Shyam Gollakota, the startup’s CEO and a UW Paul G. Allen School of Computer Science & Engineering professor, founded SLS in 2018 with CMO Jake Sunshine, a UW Medicine associate professor of anesthesiology and pain medicine. The team developed a commercial app that uses smart devices and sonar to detect changes in users’ physiological signals. The company received FDA clearance in December 2021 for its first product and was at work on a second. Terms of the deal were not disclosed.

“Our goal has always been to transform everyday smart devices into tools that could positively impact people’s health,” says Sunshine, who works on remote respiratory sensing with a focus on public health applications. “You can’t do this without a team. SLS has been extremely fortunate to have had support from the National Institutes of Health (NIH), UW CoMotion, and the Biomedical Advanced Research and Development Authority (BARDA). This of course extends to our amazing SLS team who worked tirelessly to build an FDA-cleared product, which is not easy.”
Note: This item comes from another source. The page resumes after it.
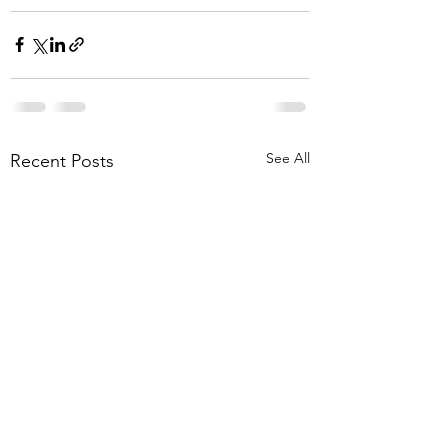
See All
Recent Posts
Sunshine says the SLS team benefited from its membership at CoMotion Labs‘ tech incubator at Startup Hall, and from CoMotion’s expert guidance on federal grant funding for startups, patent applications, and a license agreement. He encourages all UW researchers, wherever they are in the commercialization process, to work with CoMotion and take advantage of its resources.

At the time of its FDA approval, the technology was backed by more than $2.5 million in funding from friends and family, NIH, and BARDA, according to Fierce Biotech.

“It is really exciting to see this happen,” Gollakota says. “It will transform our ability to reach more people and have far greater impact, and it contributes to the growing tech innovation ecosystem in Seattle.”